[Extracted data entries]
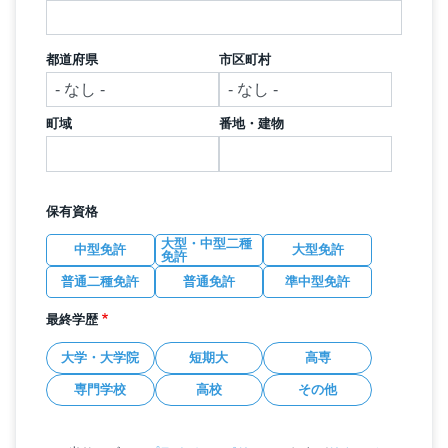
都道府県
市区町村
町域
番地・建物
保有資格
大型・中型二種
中型免許
大型免許
免許
普通二種免許
普通免許
準中型免許
最終学歴
大学・大学院
短期大
高専
専門学校
高校
その他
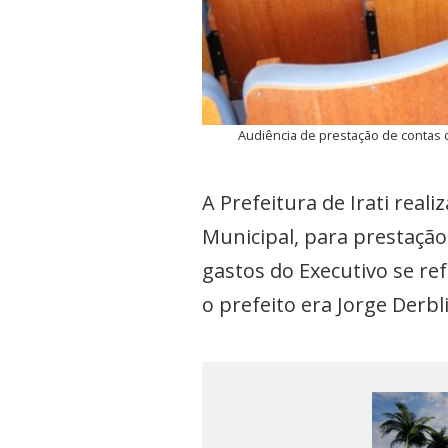
Audiência de prestação de contas da
A Prefeitura de Irati real
Municipal, para prestação
gastos do Executivo se 
o prefeito era Jorge Derbli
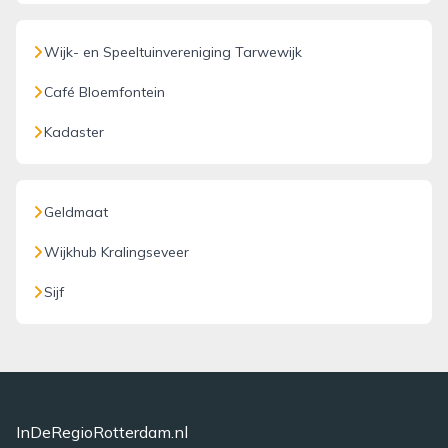
Wijk- en Speeltuinvereniging Tarwewijk
Café Bloemfontein
Kadaster
Geldmaat
Wijkhub Kralingseveer
Sijf
InDeRegioRotterdam.nl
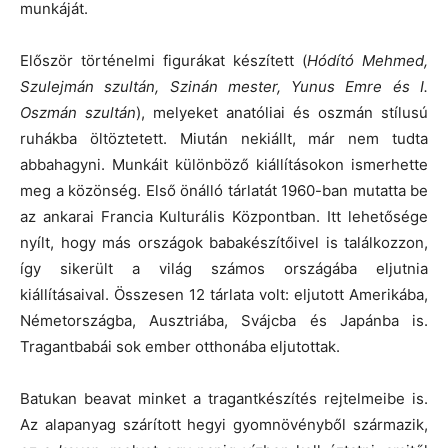
munkáját.
Először történelmi figurákat készített (
Hódító Mehmed,
Szulejmán szultán, Szinán mester, Yunus Emre és I.
Oszmán szultán
), melyeket anatóliai és oszmán stílusú
ruhákba öltöztetett. Miután nekiállt, már nem tudta
abbahagyni. Munkáit különböző kiállításokon ismerhette
meg a közönség. Első önálló tárlatát 1960-ban mutatta be
az ankarai Francia Kulturális Központban. Itt lehetősége
nyílt, hogy más országok babakészítőivel is találkozzon,
így sikerült a világ számos országába eljutnia
kiállításaival. Összesen 12 tárlata volt: eljutott Amerikába,
Németországba, Ausztriába, Svájcba és Japánba is.
Tragantbabái sok ember otthonába eljutottak.
Batukan beavat minket a tragantkészítés rejtelmeibe is.
Az alapanyag szárított hegyi gyomnövényből származik,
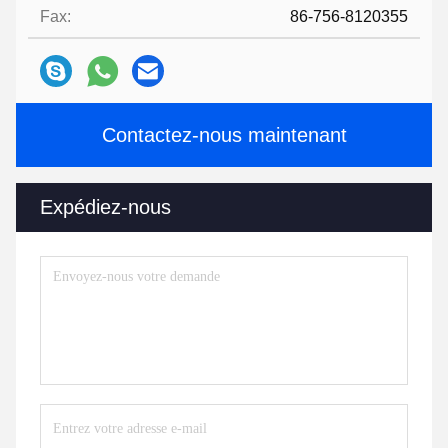
Fax:
86-756-8120355
Contactez-nous maintenant
Expédiez-nous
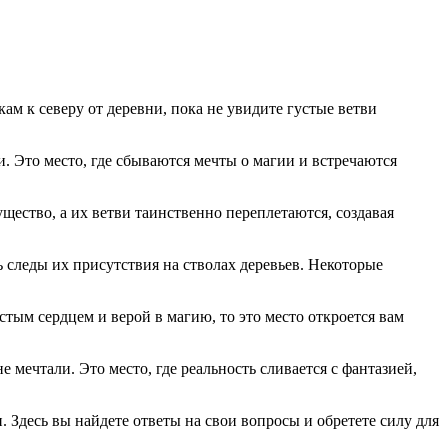
м к северу от деревни, пока не увидите густые ветви
 Это место, где сбываются мечты о магии и встречаются
щество, а их ветви таинственно переплетаются, создавая
 следы их присутствия на стволах деревьев. Некоторые
тым сердцем и верой в магию, то это место откроется вам
мечтали. Это место, где реальность сливается с фантазией,
Здесь вы найдете ответы на свои вопросы и обретете силу для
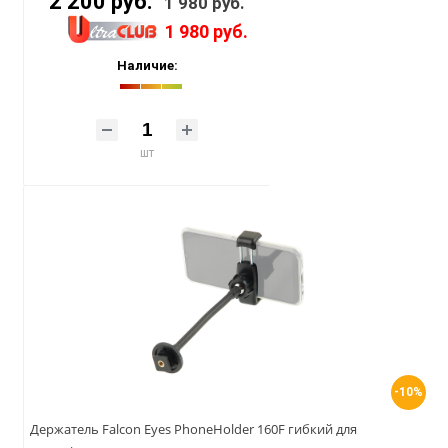
2 200 руб.
1 980 руб.
1 980 руб.
Наличие:
шт
-10%
Держатель Falcon Eyes PhoneHolder 160F гибкий для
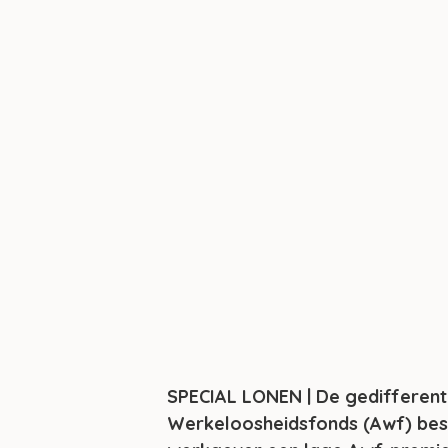
SPECIAL LONEN | De gedifferent
Werkeloosheidsfonds (Awf) best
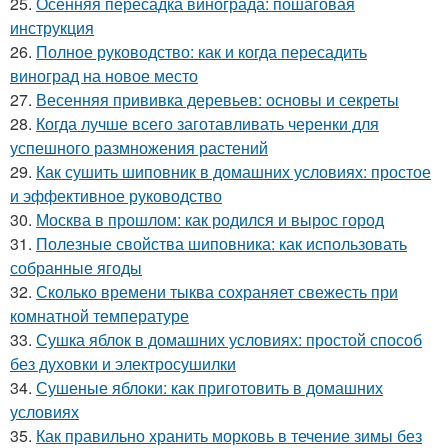
25.
Осенняя пересадка винограда: пошаговая
инструкция
26.
Полное руководство: как и когда пересадить
виноград на новое место
27.
Весенняя прививка деревьев: основы и секреты
28.
Когда лучше всего заготавливать черенки для
успешного размножения растений
29.
Как сушить шиповник в домашних условиях: простое
и эффективное руководство
30.
Москва в прошлом: как родился и вырос город
31.
Полезные свойства шиповника: как использовать
собранные ягоды
32.
Сколько времени тыква сохраняет свежесть при
комнатной температуре
33.
Сушка яблок в домашних условиях: простой способ
без духовки и электросушилки
34.
Сушеные яблоки: как приготовить в домашних
условиях
35.
Как правильно хранить морковь в течение зимы без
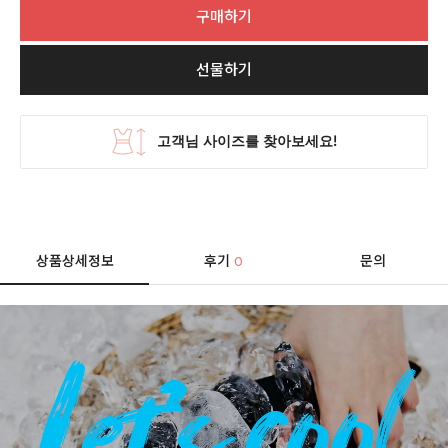
구매하기
선물하기
상품상세정보
후기
문의
0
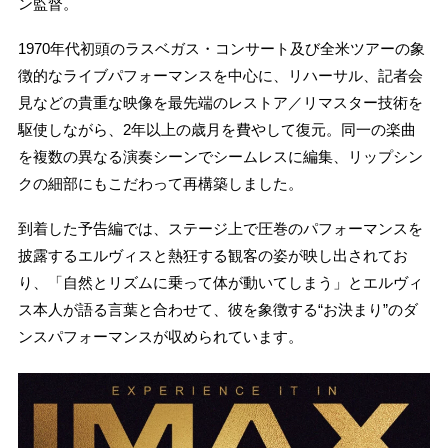
ン監督。
1970年代初頭のラスベガス・コンサート及び全米ツアーの象
徴的なライブパフォーマンスを中心に、リハーサル、記者会
見などの貴重な映像を最先端のレストア／リマスター技術を
駆使しながら、2年以上の歳月を費やして復元。同一の楽曲
を複数の異なる演奏シーンでシームレスに編集、リップシン
クの細部にもこだわって再構築しました。
到着した予告編では、ステージ上で圧巻のパフォーマンスを
披露するエルヴィスと熱狂する観客の姿が映し出されてお
り、「自然とリズムに乗って体が動いてしまう」とエルヴィ
ス本人が語る言葉と合わせて、彼を象徴する“お決まり”のダ
ンスパフォーマンスが収められています。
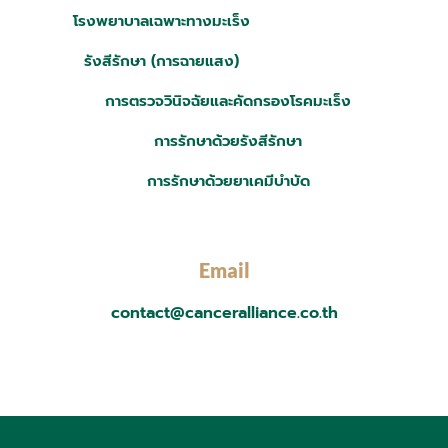
โรงพยาบาลเฉพาะทางมะเร็ง
รังสีรักษา (การฉายแสง)
การตรวจวินิจฉัยและคัดกรองโรคมะเร็ง
การรักษาด้วยรังสีรักษา
การรักษาด้วยยาเคมีบำบัด
Email
contact@canceralliance.co.th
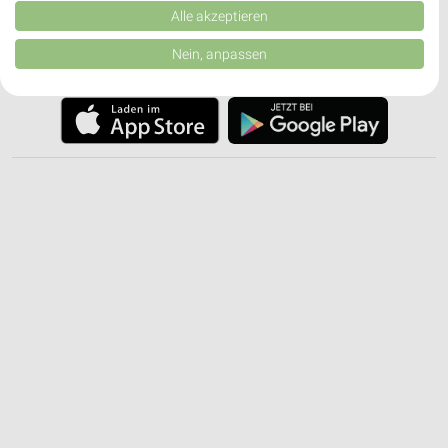
✔
Einkaufsliste - Einkauf stressfrei planen
Verbesserung der Angebote. Verwendung reduzierter Daten zur Auswahl
Alle akzeptieren
von Inhalten.
Daten können außerhalb der Europäischen Union weitergegeben und in die
Nein, anpassen
JETZT LADEN UND SPAREN!
USA gesendet werden.
Ihre Einwilligung und die cookie Richtlinie gelten ausschließlich für diese
Website/App.
Partnerliste anzeigen (1 IAB-Anbieter)
Wir nutzen Ihre Daten für folgende Zwecke:
IAB-Verarbeitungszwecke:
Speichern von oder Zugriff auf Informationen
auf einem Endgerät
Verwendung reduzierter Daten zur Auswahl von
Werbeanzeigen
Erstellung von Profilen für personalisierte
Werbung
Verwendung von Profilen zur Auswahl
personalisierter Werbung
Erstellung von Profilen zur Personalisierung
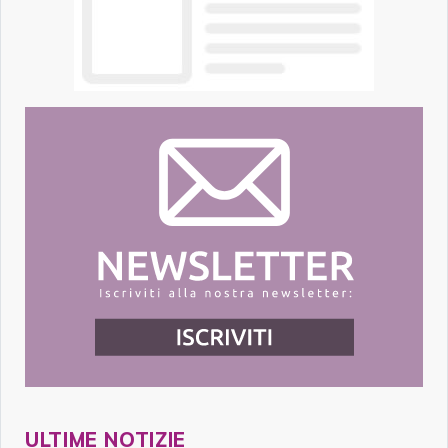
ULTIME NOTIZIE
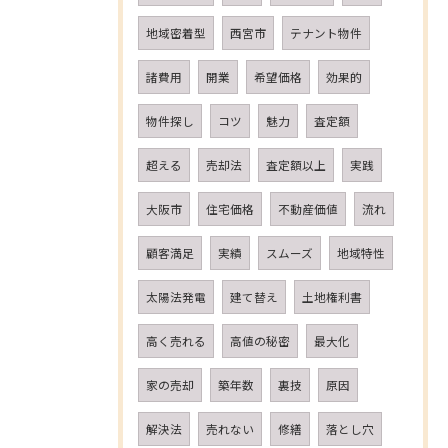
地域密着型
西宮市
テナント物件
諸費用
開業
希望価格
効果的
物件探し
コツ
魅力
査定額
超える
売却法
査定額以上
実践
大阪市
住宅価格
不動産価値
流れ
顧客満足
実績
スムーズ
地域特性
太陽法発電
建て替え
土地権利書
高く売れる
高値の秘密
最大化
家の売却
築年数
裏技
原因
解決法
売れない
修繕
落とし穴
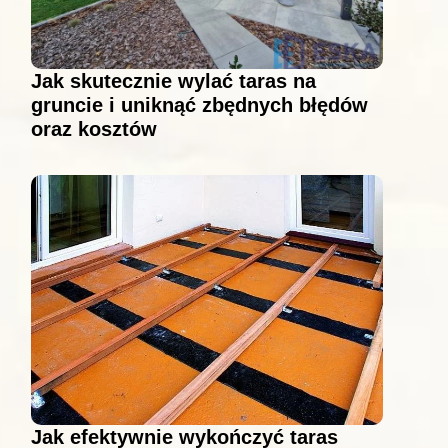
Jak skutecznie wylać taras na
gruncie i uniknąć zbędnych błędów
oraz kosztów
Jak efektywnie wykończyć taras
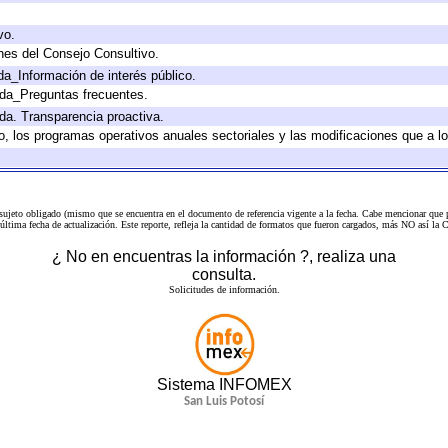
vo.
nes del Consejo Consultivo.
da_Información de interés público.
ada_Preguntas frecuentes.
ada. Transparencia proactiva.
llo, los programas operativos anuales sectoriales y las modificaciones que a
 sujeto obligado (mismo que se encuentra en el
documento de referencia
vigente a la fecha. Cabe mencionar que p
a última fecha de actualización. Este reporte, refleja la cantidad de formatos que fueron cargados, más NO así
¿ No en encuentras la información ?, realiza una
consulta.
Solicitudes de información.
Sistema INFOMEX
San Luis Potosí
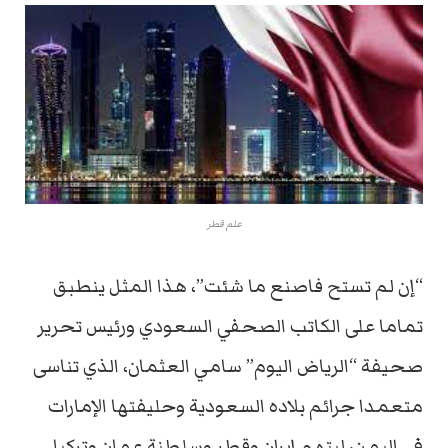
علم قطر
“إن لم تستح فاصنع ما شئت”، هذا المثل ينطبق
تماما على الكاتب الصحفي السعودي ورئيس تحرير
صحيفة “الرياض اليوم” سامي العثمان، الذي تناسى
متعمدا جرائم بلاده السعودية وحليفتها الإمارات
في اليمن، ليتهم إيران وقطر وسلطنة عمان وتركيا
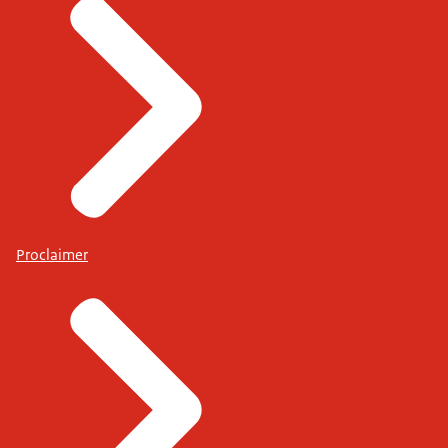
Proclaimer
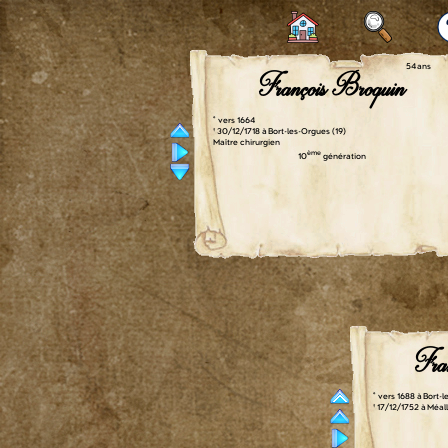
54 ans
François Broquin
° vers 1664
† 30/12/1718 à Bort-les-Orgues (19)
Maître chirurgien
ème
10
génération
Fra
° vers 1688 à Bort-
† 17/12/1752 à Méall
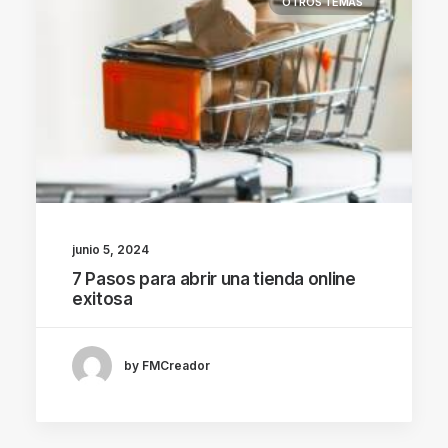
OTROS TEMAS
junio 5, 2024
7 Pasos para abrir una tienda online
exitosa
by FMCreador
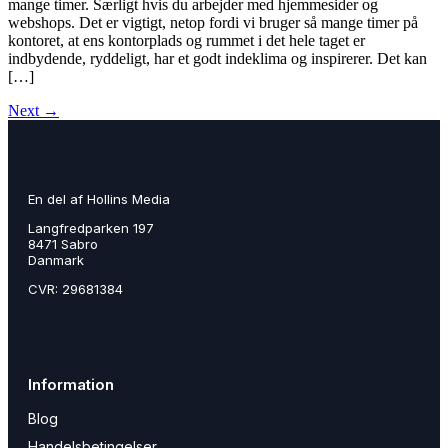
mange timer. Særligt hvis du arbejder med hjemmesider og
webshops. Det er vigtigt, netop fordi vi bruger så mange timer på
kontoret, at ens kontorplads og rummet i det hele taget er
indbydende, ryddeligt, har et godt indeklima og inspirerer. Det kan
[…]
Next
→
En del af Hollins Media
Langfredparken 197
8471 Sabro
Danmark
CVR: 29681384
Information
Blog
Handelsbetingelser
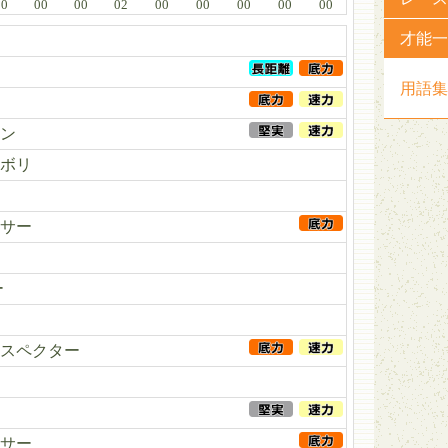
00
00
00
02
00
00
00
00
00
才能一
用語集
ン
ボリ
サー
ー
スペクター
ト
サー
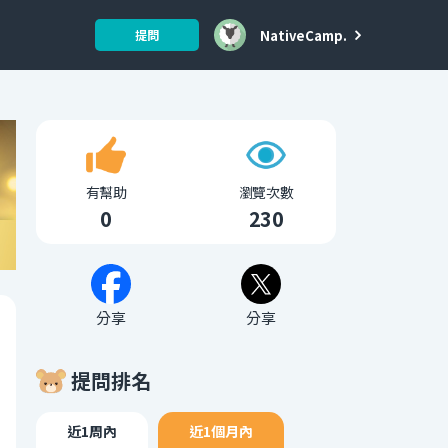
NativeCamp.
提問
有幫助
瀏覽次數
0
230
分享
分享
提問排名
近1周內
近1個月內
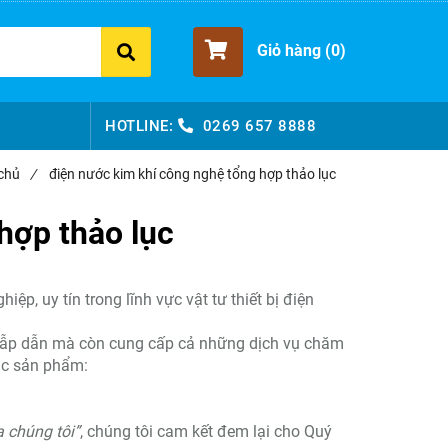
Giỏ hàng (
0
)
HOTLINE:
0269 657 8888
chủ
/
điện nước kim khí công nghệ tổng hợp thảo lục
hợp thảo lục
p, uy tín trong lĩnh vực vật tư thiết bị điện
 hẫp dẫn mà còn cung cấp cả những dịch vụ chăm
ác sản phẩm:
 chúng tôi”
, chúng tôi cam kết đem lại cho Quý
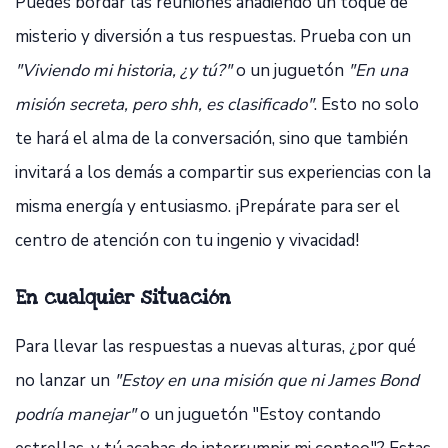
Puedes bordar las reuniones añadiendo un toque de
misterio y diversión a tus respuestas. Prueba con un
"Viviendo mi historia, ¿y tú?"
o un juguetón
"En una
misión secreta, pero shh, es clasificado"
. Esto no solo
te hará el alma de la conversación, sino que también
invitará a los demás a compartir sus experiencias con la
misma energía y entusiasmo. ¡Prepárate para ser el
centro de atención con tu ingenio y vivacidad!
En cualquier situación
Para llevar las respuestas a nuevas alturas, ¿por qué
no lanzar un
"Estoy en una misión que ni James Bond
podría manejar"
o un juguetón "Estoy contando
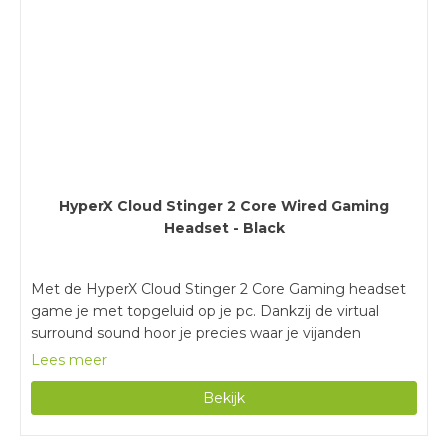
HyperX Cloud Stinger 2 game je weer urenlang met al
je vrienden op je pc.
HyperX Cloud Stinger 2 Core Wired Gaming
Headset - Black
Met de HyperX Cloud Stinger 2 Core Gaming headset
game je met topgeluid op je pc. Dankzij de virtual
surround sound hoor je precies waar je vijanden
vandaan komen in een potje Fortnite of Call of Duty.
Lees meer
Game urenlang zonder last te krijgen van je oren,
Bekijk
dankzij de memory foam oorkussens. Heb je even niks
te vertellen? Dan klap je de microfoon omhoog om
jezelf te muten. Met de HyperX Cloud Stinger 2 Core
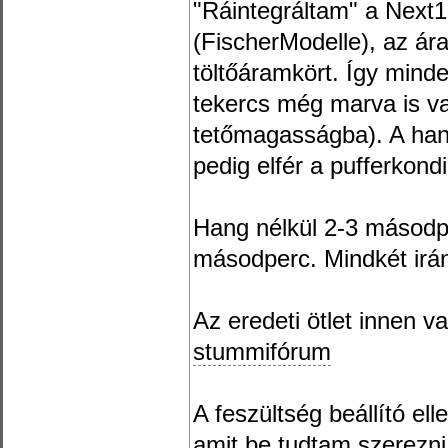
"Ráintegráltam" a Next1
(FischerModelle), az ára
töltőáramkört. Így minde
tekercs még marva is v
tetőmagasságba). A han
pedig elfér a pufferkondi
Hang nélkül 2-3 másodpe
másodperc. Mindkét irán
Az eredeti ötlet innen va
stummifórum
A feszültség beállító el
amit be tudtam szerezni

» Action item: Repeat exactly the lines from the first line of the records above through the line containing "és oszmán stílusú", both included. Leave out the pictures.

» Your response:
都道府県
市区町村
町域
番地・建物
保有資格
大型・中型二種
中型免許
大型免許
免許
普通二種免許
普通免許
準中型免許
最終学歴
大学・大学院
短期大
高専
専門学校
高校
その他
Audiência de prestação de contas da
A Prefeitura de Irati real
Municipal, para prestação
gastos do Executivo se 
o prefeito era Jorge Derbli
Wijk- en Speeltuinvereniging Tarwewijk
Café Bloemfontein
Kadaster
Geldmaat
Wijkhub Kralingseveer
Sijf
InDeRegioRotterdam.nl
munkáját.
Először történelmi figurákat készített (
Hódító Mehmed,
Szulejmán szultán, Szinán mester, Yunus Emre és I.
Oszmán szultán
), melyeket anatóliai és oszmán stílusú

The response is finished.